TO DO ▸ Quote the entries below from the line with "A tall succulent" through the line with "11. Application of", both ends included, and only those lines.

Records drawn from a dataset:
=== Begin Enclosure ===

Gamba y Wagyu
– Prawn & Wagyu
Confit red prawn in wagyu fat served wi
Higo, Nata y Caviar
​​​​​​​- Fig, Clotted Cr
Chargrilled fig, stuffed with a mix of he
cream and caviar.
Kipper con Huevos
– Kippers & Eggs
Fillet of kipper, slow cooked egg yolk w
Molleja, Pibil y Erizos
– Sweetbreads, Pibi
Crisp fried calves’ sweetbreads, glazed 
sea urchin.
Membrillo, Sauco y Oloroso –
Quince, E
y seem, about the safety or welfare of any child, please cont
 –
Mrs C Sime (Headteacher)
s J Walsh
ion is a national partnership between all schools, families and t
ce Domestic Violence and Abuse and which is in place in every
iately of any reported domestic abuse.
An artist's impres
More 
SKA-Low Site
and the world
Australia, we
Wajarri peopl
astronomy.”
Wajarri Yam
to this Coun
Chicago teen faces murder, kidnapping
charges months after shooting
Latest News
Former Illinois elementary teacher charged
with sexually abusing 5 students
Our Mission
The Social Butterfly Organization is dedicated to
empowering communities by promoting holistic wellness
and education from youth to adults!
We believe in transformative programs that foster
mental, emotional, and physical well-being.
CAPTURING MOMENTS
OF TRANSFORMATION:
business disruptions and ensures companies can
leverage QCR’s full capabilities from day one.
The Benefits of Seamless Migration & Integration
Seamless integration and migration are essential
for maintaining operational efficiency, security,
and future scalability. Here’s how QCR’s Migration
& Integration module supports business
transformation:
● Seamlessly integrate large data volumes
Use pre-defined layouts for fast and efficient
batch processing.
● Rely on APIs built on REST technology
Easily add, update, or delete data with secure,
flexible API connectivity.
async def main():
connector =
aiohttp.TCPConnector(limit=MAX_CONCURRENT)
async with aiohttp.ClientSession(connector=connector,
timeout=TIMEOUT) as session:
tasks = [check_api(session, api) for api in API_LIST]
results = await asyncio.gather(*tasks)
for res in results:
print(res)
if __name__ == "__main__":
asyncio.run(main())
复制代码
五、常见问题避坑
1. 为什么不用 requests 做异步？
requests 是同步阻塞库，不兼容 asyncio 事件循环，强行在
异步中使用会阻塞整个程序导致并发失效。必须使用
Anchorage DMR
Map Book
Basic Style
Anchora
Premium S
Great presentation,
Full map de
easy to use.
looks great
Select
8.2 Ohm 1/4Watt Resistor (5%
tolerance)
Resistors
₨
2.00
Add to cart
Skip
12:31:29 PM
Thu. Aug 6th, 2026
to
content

=== End Enclosure ===
=== Begin Enclosure ===

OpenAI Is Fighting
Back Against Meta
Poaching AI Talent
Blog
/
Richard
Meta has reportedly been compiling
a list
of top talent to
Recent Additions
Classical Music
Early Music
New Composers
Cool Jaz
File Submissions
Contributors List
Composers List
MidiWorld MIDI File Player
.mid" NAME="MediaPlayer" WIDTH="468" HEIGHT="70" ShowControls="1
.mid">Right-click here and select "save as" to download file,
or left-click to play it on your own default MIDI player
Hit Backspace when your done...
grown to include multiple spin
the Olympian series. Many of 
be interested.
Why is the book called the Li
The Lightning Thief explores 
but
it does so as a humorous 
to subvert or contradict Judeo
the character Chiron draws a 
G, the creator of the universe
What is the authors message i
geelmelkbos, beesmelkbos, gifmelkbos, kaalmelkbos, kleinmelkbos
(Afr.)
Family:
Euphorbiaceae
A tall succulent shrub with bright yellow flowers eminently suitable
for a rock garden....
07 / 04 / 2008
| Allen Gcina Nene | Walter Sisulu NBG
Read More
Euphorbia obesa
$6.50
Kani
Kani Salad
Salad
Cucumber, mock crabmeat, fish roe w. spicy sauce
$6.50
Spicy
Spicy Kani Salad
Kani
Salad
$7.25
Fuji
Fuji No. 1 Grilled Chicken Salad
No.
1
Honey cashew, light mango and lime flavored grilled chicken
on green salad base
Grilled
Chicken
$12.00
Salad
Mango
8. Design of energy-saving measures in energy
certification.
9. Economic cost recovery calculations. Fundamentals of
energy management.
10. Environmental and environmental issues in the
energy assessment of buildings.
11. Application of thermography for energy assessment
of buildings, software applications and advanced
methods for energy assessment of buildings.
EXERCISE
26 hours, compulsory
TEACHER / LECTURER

=== End Enclosure ===
=== Begin Enclosure ===

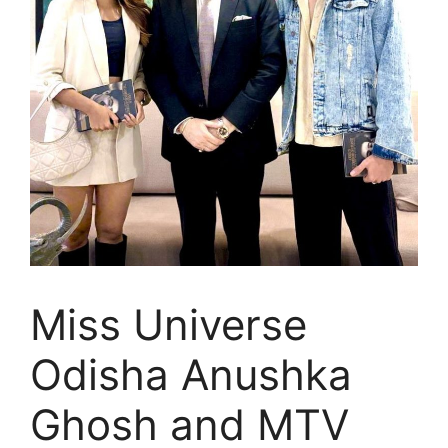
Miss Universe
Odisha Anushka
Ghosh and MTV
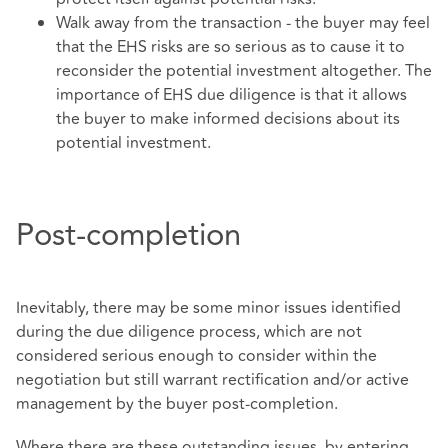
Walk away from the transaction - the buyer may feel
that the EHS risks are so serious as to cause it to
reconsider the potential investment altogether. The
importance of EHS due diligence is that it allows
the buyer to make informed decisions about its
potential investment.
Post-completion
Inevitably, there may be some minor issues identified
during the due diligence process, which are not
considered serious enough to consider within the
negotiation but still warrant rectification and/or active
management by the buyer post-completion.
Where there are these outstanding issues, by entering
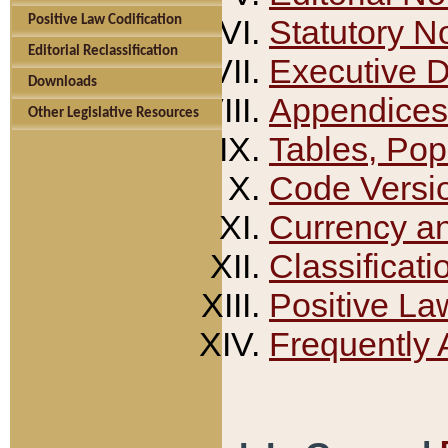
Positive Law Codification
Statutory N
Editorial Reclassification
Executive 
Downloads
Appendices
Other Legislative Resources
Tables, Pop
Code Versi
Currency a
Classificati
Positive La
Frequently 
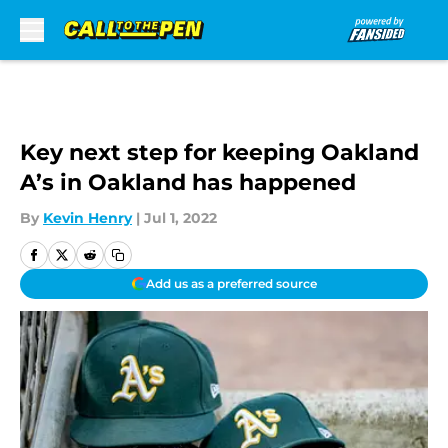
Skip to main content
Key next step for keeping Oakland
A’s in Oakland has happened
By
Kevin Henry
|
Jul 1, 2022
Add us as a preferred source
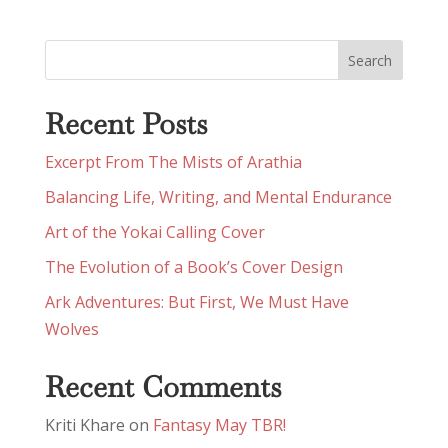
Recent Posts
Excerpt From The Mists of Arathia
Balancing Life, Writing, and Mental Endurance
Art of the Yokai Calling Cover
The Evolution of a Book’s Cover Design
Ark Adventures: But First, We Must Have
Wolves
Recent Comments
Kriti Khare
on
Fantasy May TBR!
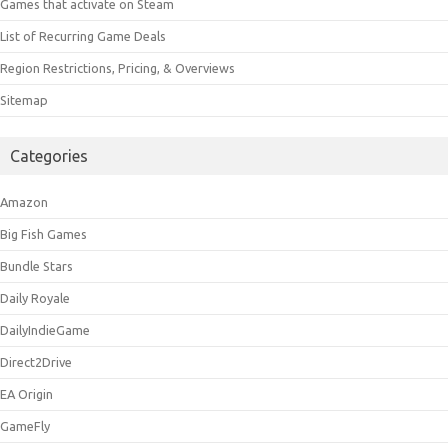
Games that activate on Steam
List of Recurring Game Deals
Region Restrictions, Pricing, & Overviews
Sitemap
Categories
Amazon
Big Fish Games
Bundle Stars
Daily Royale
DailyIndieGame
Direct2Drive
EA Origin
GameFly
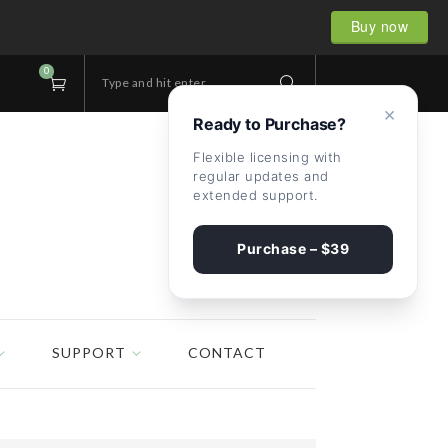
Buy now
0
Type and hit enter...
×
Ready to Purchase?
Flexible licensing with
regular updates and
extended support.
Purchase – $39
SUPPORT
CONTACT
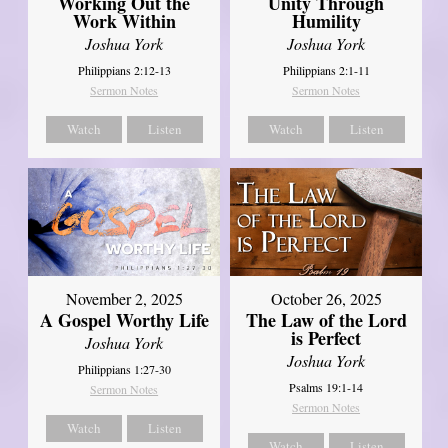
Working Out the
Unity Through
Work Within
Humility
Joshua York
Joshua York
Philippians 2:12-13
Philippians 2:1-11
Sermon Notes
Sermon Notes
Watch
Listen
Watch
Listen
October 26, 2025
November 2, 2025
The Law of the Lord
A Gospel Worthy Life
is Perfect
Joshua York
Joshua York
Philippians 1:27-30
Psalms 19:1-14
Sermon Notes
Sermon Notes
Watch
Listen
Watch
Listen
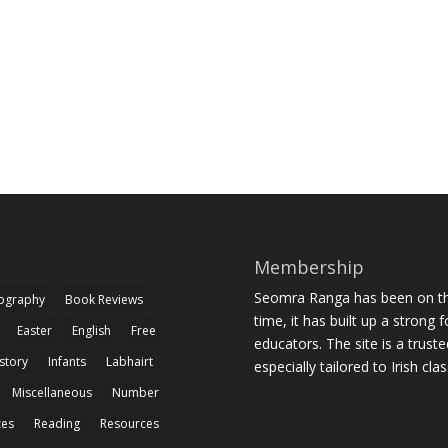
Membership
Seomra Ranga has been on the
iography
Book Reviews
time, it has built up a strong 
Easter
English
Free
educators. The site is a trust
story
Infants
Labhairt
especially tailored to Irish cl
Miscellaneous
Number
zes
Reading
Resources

=== End Enclosure ===

ANSWER SPACE ▸
A tall succulent shrub with bright yellow flowers eminently suitable
for a rock garden....
07 / 04 / 2008
| Allen Gcina Nene | Walter Sisulu NBG
Read More
Euphorbia obesa
$6.50
Kani
Kani Salad
Salad
Cucumber, mock crabmeat, fish roe w. spicy sauce
$6.50
Spicy
Spicy Kani Salad
Kani
Salad
$7.25
Fuji
Fuji No. 1 Grilled Chicken Salad
No.
1
Honey cashew, light mango and lime flavored grilled chicken
on green salad base
Grilled
Chicken
$12.00
Salad
Mango
8. Design of energy-saving measures in energy
certification.
9. Economic cost recovery calculations. Fundamentals of
energy management.
10. Environmental and environmental issues in the
energy assessment of buildings.
11. Application of thermography for energy assessment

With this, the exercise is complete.